Un père abattu de quatre balles dans un parking à Nanterre, sous les yeux horrifiés de son fils de 11 ans. Trois suspects en garde à vue, mais le pourquoi de ce crime froid demeure un énigme glaçante...
Un homme de 41 ans, père de famille, a été froidement exécuté dans le parking souterrain de sa résidence à Nanterre, sous le regard terrifié de son fils âgé de seulement 11 ans. Quatre balles, dont une en plein cœur, ont mis fin à sa vie en quelques instants ce matin du 18 février 2025. Cette scène d’une violence extrême, survenue dans un cadre habituellement banal du quotidien, soulève de nombreuses questions sur les raisons profondes d’un tel acte et sur les ramifications possibles dans un milieu où les règlements de comptes ne pardonnent pas.
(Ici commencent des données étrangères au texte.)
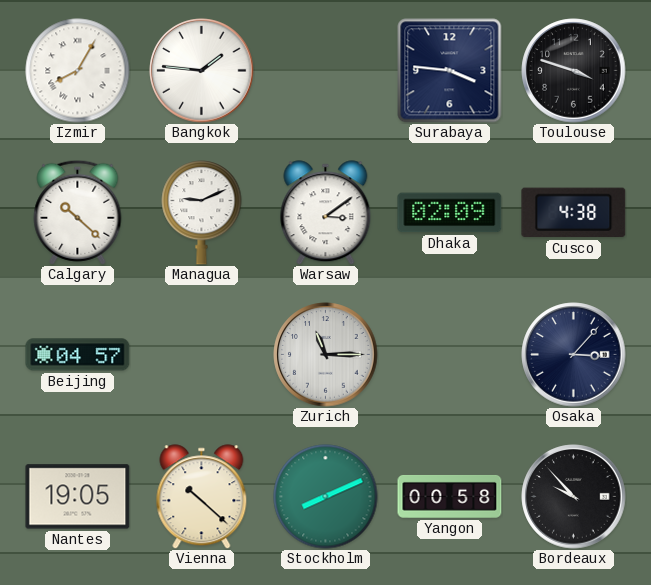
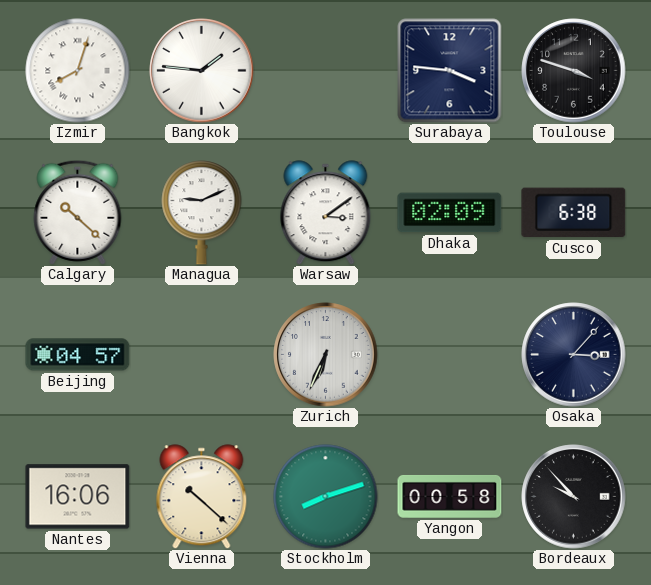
Izmir: 8:05 -> 8:03
Cusco: 4:38 -> 6:38
Zurich: 11:15 -> 6:34
Nantes: 19:05 -> 16:06
Stockholm: 8:11 -> 8:12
Un assassinat méthodique qui glace le sang

Le drame s’est déroulé boulevard Georges-Clémenceau, dans les Hauts-de-Seine. Mohand B., surnommé « Chameau » dans certains cercles, sortait vraisemblablement de chez lui accompagné de son jeune fils lorsqu’un tireur encagoulé a surgi. Les coups de feu ont retenti dans le parking fermé, transformant un espace ordinaire en scène de crime. La victime s’est effondrée, mortellement touchée, tandis que l’enfant assistait impuissant à l’exécution de son père. Les secours, arrivés rapidement, n’ont pu que constater le décès en fin de matinée.

Ce meurtre n’a rien d’un acte impulsif. La précision des tirs, le choix d’un lieu familier à la victime et la fuite rapide du tireur indiquent une préparation minutieuse. Les enquêteurs ont rapidement privilégié la piste d’une exécution ciblée, avec une organisation qui évoque les méthodes des bandes criminelles bien structurées. Le RAID a été déployé sur place par précaution, le tireur ayant potentiellement été identifié comme un résident de l’immeuble, ce qui a conduit à boucler le quartier pendant plusieurs heures.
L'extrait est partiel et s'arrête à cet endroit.